Quel calore, quell'intimità che avevano intrecciato naturalmente e il mondo ch'era rimasto chiuso fuori e dentro l'animo e quello che era scaturito a partire dal primo boccone. . tutto questo era nuovo e interessante per lui, per adesso ancora bello e piacevole, anche se già sapeva di frivolezza; rimbalzare di volto in volto, di battuta in battuta, era un gioco divertente.
"Oi oi oi Diamete!"
"Oi un corno, sciagurati che non siete altro! Se avessi avuto un'altra possibilità-"
Diamete fu interrotto a metà frase, proprio mentre stava per esprimersi all'apice del proprio risentimento, dall' amante Anassimandro, dietro a lui, che lo prese per il mento e lo trascinò in un ardente bacio.
"Voi due, orsù con questi pessimi esempi di buone maniere! - Polinice scosse lievemente il capo, ghignando e guardando il vino nel bicchiere; si rivolse al giovane Pirecrate, sulla destra, e sollevò il braccio con gli occhi densi e penetranti, ma allegri - Direi di brindare, piuttosto - una finta occhiata di rimprovero a quei due che continuavano nell'attività amorosa suscitando l'ilarità dei presenti tutti - anche per questo nostro nuovo compagno. E' il tuo primo sissizzio un pò privato, vero?"
Annuì col capo, con entusiasmo, e sfiorò col proprio il calice porto da Polinice, il più anziano. Mandarono giù l'ennesimo bicchiere di forte e fragrante vino, e anche Diamete e Anassimandro che in esso, facilmente, trovarono una spranga per scardinare la porta del pudore già scricchiolante.
"Piuttosto di sissizi, Dimano! -esclamò Filodemo, alla sua destra- Non appena arrivato dovrai trovarti un bella sposa che amministri le tue proprietà e l'economia della tua casa."

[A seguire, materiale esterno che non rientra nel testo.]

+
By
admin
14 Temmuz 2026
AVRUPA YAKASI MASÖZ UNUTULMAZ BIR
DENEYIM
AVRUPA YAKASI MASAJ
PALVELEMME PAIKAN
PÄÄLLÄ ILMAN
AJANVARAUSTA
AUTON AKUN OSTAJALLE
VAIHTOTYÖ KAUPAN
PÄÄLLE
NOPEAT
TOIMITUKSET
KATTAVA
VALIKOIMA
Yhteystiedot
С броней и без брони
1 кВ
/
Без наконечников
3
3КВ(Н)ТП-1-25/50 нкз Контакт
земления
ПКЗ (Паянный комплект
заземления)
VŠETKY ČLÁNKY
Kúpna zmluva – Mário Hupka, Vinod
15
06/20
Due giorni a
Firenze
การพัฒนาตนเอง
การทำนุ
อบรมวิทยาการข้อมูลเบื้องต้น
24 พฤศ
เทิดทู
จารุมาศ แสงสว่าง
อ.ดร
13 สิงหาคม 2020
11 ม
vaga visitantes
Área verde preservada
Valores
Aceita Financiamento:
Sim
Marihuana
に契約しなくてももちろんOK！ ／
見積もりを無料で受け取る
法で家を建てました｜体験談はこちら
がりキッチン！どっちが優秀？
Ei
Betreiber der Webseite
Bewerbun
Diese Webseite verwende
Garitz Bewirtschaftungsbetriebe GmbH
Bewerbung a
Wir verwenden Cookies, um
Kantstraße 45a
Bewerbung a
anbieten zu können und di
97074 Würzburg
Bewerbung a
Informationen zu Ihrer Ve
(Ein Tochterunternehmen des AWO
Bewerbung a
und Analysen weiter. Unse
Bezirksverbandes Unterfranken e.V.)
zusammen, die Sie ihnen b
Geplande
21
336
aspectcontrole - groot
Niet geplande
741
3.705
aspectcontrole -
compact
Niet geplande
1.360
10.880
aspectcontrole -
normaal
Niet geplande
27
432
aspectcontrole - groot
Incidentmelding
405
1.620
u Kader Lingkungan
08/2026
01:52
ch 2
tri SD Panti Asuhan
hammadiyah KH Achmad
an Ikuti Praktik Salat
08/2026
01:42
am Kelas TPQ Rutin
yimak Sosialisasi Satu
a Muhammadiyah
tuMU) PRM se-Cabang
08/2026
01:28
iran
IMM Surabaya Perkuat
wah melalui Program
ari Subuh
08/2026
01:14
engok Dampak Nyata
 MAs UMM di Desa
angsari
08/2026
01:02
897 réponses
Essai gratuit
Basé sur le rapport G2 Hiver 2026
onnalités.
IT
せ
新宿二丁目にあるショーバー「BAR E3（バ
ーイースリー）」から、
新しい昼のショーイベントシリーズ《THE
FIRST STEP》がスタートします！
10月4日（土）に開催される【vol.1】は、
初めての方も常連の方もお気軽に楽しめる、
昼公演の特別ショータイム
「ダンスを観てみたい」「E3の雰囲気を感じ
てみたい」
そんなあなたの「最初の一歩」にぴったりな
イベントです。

Pirecrate lo fissò, non riuscendo subito ad afferrare il filo del discorso e non appena comprese borbottò qualcosa.
"Non essere timido, Pirecrate. Dicci un pò: hai in mente qualche bella fanciulla?"
"Io ho una nipote piuttosto avvenente."
"Mia figlia è più bella! - intervenne Anassimandro, ricevendo un'occhiataccia di disapprovazione da Filodemo, non contento della distrazione ma ugualmente accettandola e ricomponendosi quanto meglio poteva: casa Dimana, nonostante qualche appropiazione illecita da parte dei vicini, era completamente in mano a Pirecrate e una donna che fosse riuscita a sposare l'ultimo dei Dimani poteva gestirla interamente - Ha danzato per la Dea quest'anno, poco prima della nostra partenza!"

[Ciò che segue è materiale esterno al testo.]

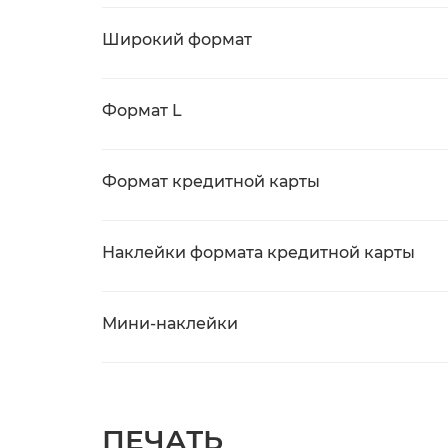
Широкий формат
Формат L
Формат кредитной карты
Наклейки формата кредитной карты
Мини-наклейки
ПЕЧАТЬ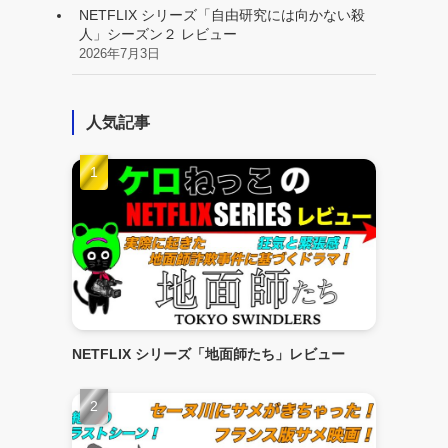
NETFLIX シリーズ「自由研究には向かない殺
人」シーズン２ レビュー
2026年7月3日
人気記事
NETFLIX シリーズ「地面師たち」レビュー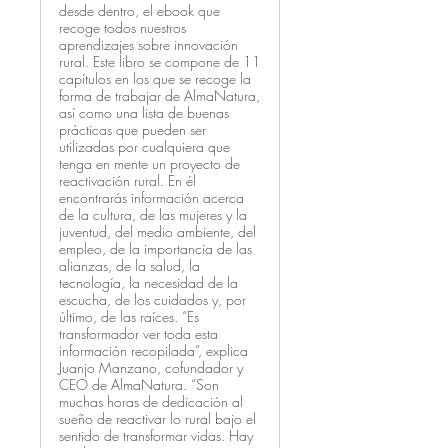
desde dentro, el ebook que
recoge todos nuestros
aprendizajes sobre innovación
rural. Este libro se compone de 11
capítulos en los que se recoge la
forma de trabajar de AlmaNatura,
así como una lista de buenas
prácticas que pueden ser
utilizadas por cualquiera que
tenga en mente un proyecto de
reactivación rural. En él
encontrarás información acerca
de la cultura, de las mujeres y la
juventud, del medio ambiente, del
empleo, de la importancia de las
alianzas, de la salud, la
tecnología, la necesidad de la
escucha, de los cuidados y, por
último, de las raíces. “Es
transformador ver toda esta
información recopilada”, explica
Juanjo Manzano, cofundador y
CEO de AlmaNatura. “Son
muchas horas de dedicación al
sueño de reactivar lo rural bajo el
sentido de transformar vidas. Hay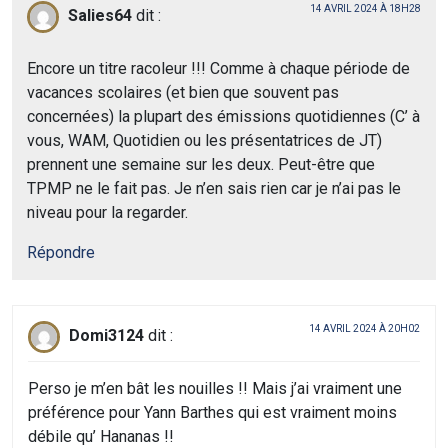
14 AVRIL 2024 À 18H28
Salies64
dit :
Encore un titre racoleur !!! Comme à chaque période de
vacances scolaires (et bien que souvent pas
concernées) la plupart des émissions quotidiennes (C’ à
vous, WAM, Quotidien ou les présentatrices de JT)
prennent une semaine sur les deux. Peut-être que
TPMP ne le fait pas. Je n’en sais rien car je n’ai pas le
niveau pour la regarder.
Répondre
14 AVRIL 2024 À 20H02
Domi3124
dit :
Perso je m’en bât les nouilles !! Mais j’ai vraiment une
préférence pour Yann Barthes qui est vraiment moins
débile qu’ Hananas !!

"Gran bello spettacolo!" confermò Polinice, sollevando l'ennesimo calice e brindando alla salute di Menistea.
"Mia nipote ha vinto le gare di corsa e lotta nel fango: sarà un pò meno bella e aggraziata di tua figlia, ma è sanissima e forte. Partorirebbe subito un maschio!"
"Sei conteso, Pirecrate - l'uomo più grande gli posò una mano sulla spalla, ed era calda - Hai solo che da scegliere: gli Ilei qui presenti ti offrono i loro fiori!"

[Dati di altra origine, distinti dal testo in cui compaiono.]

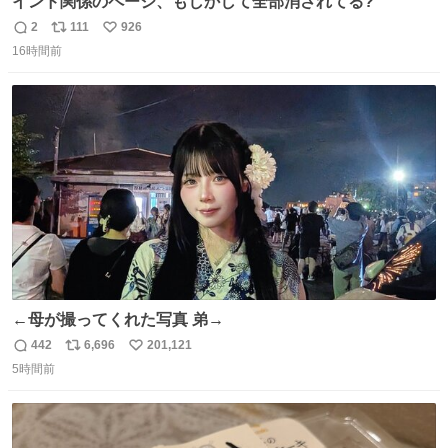
インド関係のページ、もしかして全部消されてる?
2
111
926
返
リ
い
16時間前
信
ポ
い
数
ス
ね
ト
数
数
←母が撮ってくれた写真 弟→
442
6,696
201,121
返
リ
い
5時間前
信
ポ
い
数
ス
ね
ト
数
数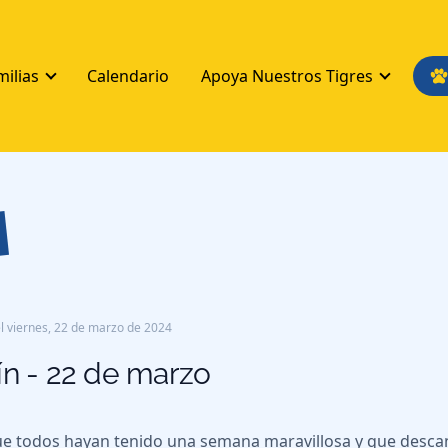
milias
Calendario
Apoya Nuestros Tigres
s
l
viernes, 22 de marzo de 2024
ín - 22 de marzo
e todos hayan tenido una semana maravillosa y que descan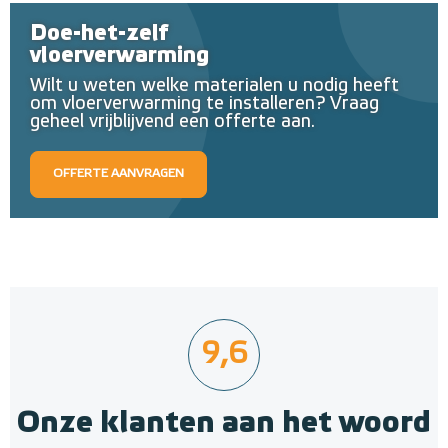
Doe-het-zelf
vloerverwarming
Wilt u weten welke materialen u nodig heeft
om vloerverwarming te installeren? Vraag
geheel vrijblijvend een offerte aan.
OFFERTE AANVRAGEN
9,6
Onze klanten aan het woord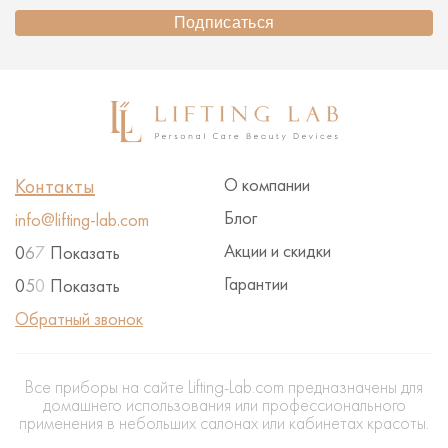
Подписаться
Контакты
О компании
Блог
info@lifting-lab.com
Акции и скидки
0
6
7
Показать
Гарантии
0
5
0
Показать
Обратный звонок
Все приборы на сайте Lifting-Lab.com предназначены для
домашнего использования или профессионального
применения в небольших салонах или кабинетах красоты.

"E io offro ancora di più - intervenne Diamete - La mia figlia maggiore, Callisto, è nell'età perfetta per divenire sposa, ed eccelle in tutte le competizioni agonistiche."
Pirecrate sorrise a tutti e tre, imbarazzato, intuendo le effettive mire di quegli uomini ma non curandosene, perché quel che a lui importava era semplicemente trovare una femmina che gestisse la proprietà e pagasse il tributo in orzo del sissizio comune. Che potesse partorire altri Dimani oltre a lui.
Ora più che mai sentiva di star ritornando a Sparta.
Gli odori, il sapore e la vista di quella vallata, delle aspre rocce tutt'intorno e degli sterminati campi fino all'Eurota. Sembrava che stesse percorrendo la sua vita su una strada circolare, e che ora, dopo un lungo e sterminato giro, stesse tornando al punto in cui era partito. Fin troppo chiaramente, nonostante il vino gli annebbiasse la mente, la ricordava svanire al di là dei profili del terreno, lungo una via già percorsa mille volte da Pherio. Per lui era stata la prima volta, invece, chè al Pireo non s'era mai recato e anzi se n'era ben guardato d'avvicinarglisi quando aveva corso verso le spiagge rossastre della costa. Volti, volti che tornano.
Sentiva, però, che qualcosa in lui era cambiato e ancora stava cambiando. Se n'era accorto quando aveva dovuto fronteggiare il capitano Polinice.
"Polinice, signori compagni, Pirecrate, io me ne vado alla cuccia. ."
Proclamò Filodemo.
Una sensazione lontana gli causò un brivido dietro la nuca, e provvedè a scacciarlo con un movimento lento e sinuoso del capo pesante, appoggiandolo dove era ancora segnata l'orma del suo gomito: molto probabilmente avrebbe potuto addormentarsi lì, e anzi non sembrava affatto una cattiva idea. Polinice e gli altri parlottavano e ad un certo punto neppure li stette più ad ascoltare, immerso nella letargia. Forse non avrebbe dovuto bere tutto quel vino: sai che mal di testa l’indomani..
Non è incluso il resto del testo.